Farther east on campus, the School of Engineering and Applied Science has proposed renovations to the existing Engineering Quadrangle and additions in its immediate vicinity, as part of a strategic planning initiative under Dean Maria Klawe. "We know the E-Quad is bursting at the seams, and there needs to be some important thinking -- which is already under way -- to imagine how we can improve the existing facilities," Tilghman said. "There are going to be opportunities in the future to really improve the quality of the space in the E-Quad and to expand it."
In addition to the academic buildings, Tilghman also cited plans to continue renovations in Princeton's residential colleges. The opening of Whitman College in 2007 -- along with the University's recently announced plan to more gradually phase in the 11 percent increase in the student body -- will provide enough bed space to allow for a major overhaul of neighboring Butler College.
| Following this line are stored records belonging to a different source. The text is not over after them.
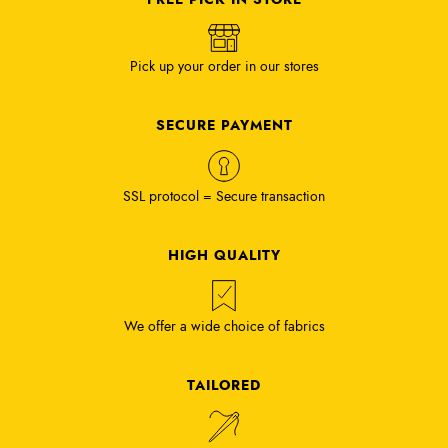
Pick up your order in our stores
SECURE PAYMENT
SSL protocol = Secure transaction
HIGH QUALITY
We offer a wide choice of fabrics
TAILORED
In response to a question, she noted that planning also is about to begin for the possible renovation and expansion of Dillon Gym.
As these new initiatives are being planned, she noted, a number of major projects are currently under way on campus. These include the renovation of Clio Hall, which will house the offices of the Graduate School; major restoration work on Jones and Burr halls; the construction of Lewis Library; and the long-running dorm renovation program.
The University will select a planning firm to assist in the development of the proposed campus initiatives and consider their impact on the overall design of the campus and on the local communities, Tilghman said. Significant issues involved in the planning process include determining options for parking if current lots are designated for future building sites and meeting housing needs for graduate students, faculty and staff amid rising costs in the Princeton area.